The flight hour milestone came significantly sooner than Air Force or Boeing planners anticipated. Officials at the Tanker Airlift Control Center, the Air Force's nerve center for global airlift operations, confirmed that C-17s have been pressed much harder than planned since September 11, 2001.

"Reaching this milestone is an incredible accomplishment for the entire C-17 team," Bowman said. "And hitting one million flight hours more than a year ahead of the original plan is a testament to the aircraft and our customers' confidence in it."

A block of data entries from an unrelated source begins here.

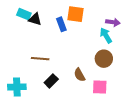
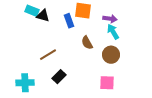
purple arrow: (113, 22) -> (110, 19), moved
brown line: (40, 59) -> (48, 55), turned -36
brown semicircle: (80, 75) -> (87, 43), moved

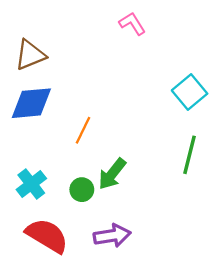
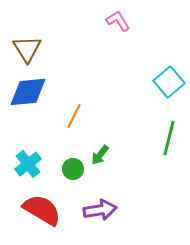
brown triangle: (30, 55) -> (27, 49), turned -40
green arrow: (112, 174) -> (100, 155), size x0.7

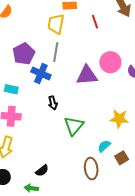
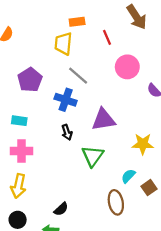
gray line: (56, 52) -> (78, 76), moved, turned -54
pink circle: (110, 62) -> (127, 67), moved
blue cross: (41, 73) -> (66, 100), moved
purple triangle: (87, 75) -> (104, 120), moved

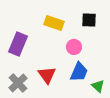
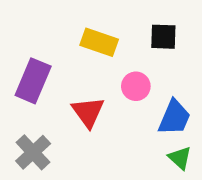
blue trapezoid: (79, 72) -> (174, 117), moved
red triangle: (47, 75) -> (88, 112), moved

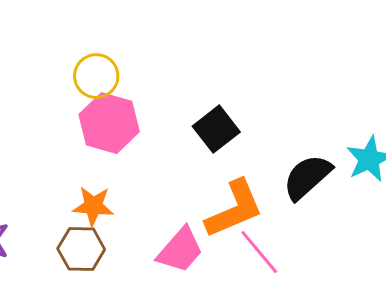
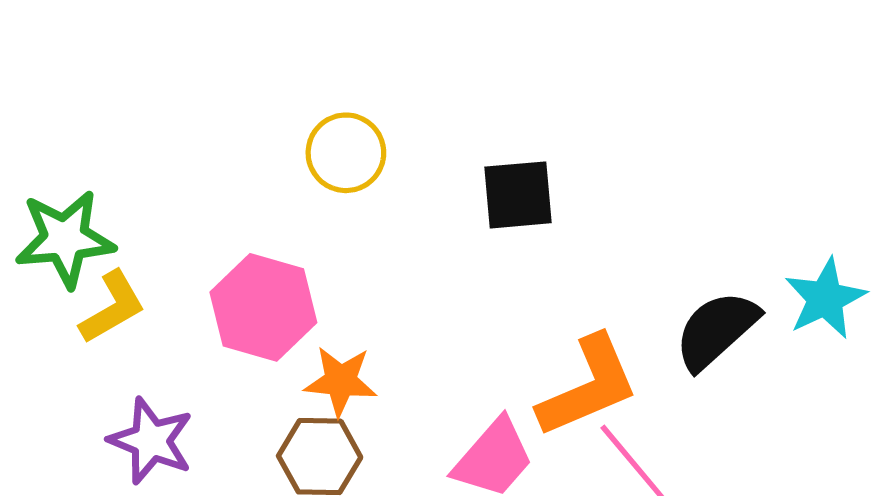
pink hexagon: (109, 123) -> (263, 307), moved
black square: (216, 129) -> (518, 195), moved, turned 33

Whether supporting the warfighter or providing vital humanitarian relief around the globe, the C-17 has continually demonstrated during its first million hours why it is now the world's airlifter of choice.

"When you look at the punishment this aircraft takes from the environment it operates in -- landing regularly on unimproved surfaces and lengthy stays away from home station maintenance -- the high mission capable rate seems to illustrate that the aircraft structures and systems are robust and up to the challenge," said US Air Force Lt. Col. Donald Dickerson of the Air Mobility Command's Aircraft Maintenance Section.

The C-17's million-hour journey began with its first flight from Long Beach, CA on September 15, 1991. While most of those hours have been flown by C-17 customers, Boeing's ongoing support was integral to reaching the milestone. The quality, capability and reliability designed and built into the C-17 have allowed the customer to fly the airplane far beyond the number of hours originally envisioned.

Boeing employees and supplier company partners will gather March 27 at the Long Beach, CA C-17 assembly plant to hear from the US Air Force and U.K. Royal Air Force leaders responsible for amassing this remarkable flight hour tally. The C-17 crew and the jet they flew for the aeromedical evacuation into Iraq also will attend.

Boeing currently is on a multi-year production contract to design, build and deliver 180 C-17s to the US Air Force through 2008. To date, the USAF has 148 C-17s in its fleet, with four additional Globemaster IIIs operated by the Royal Air Force.

Boeing also hopes the US military will decide it needs more of the heavy-lift cargo aircraft, as current orders are on the books only through 2008.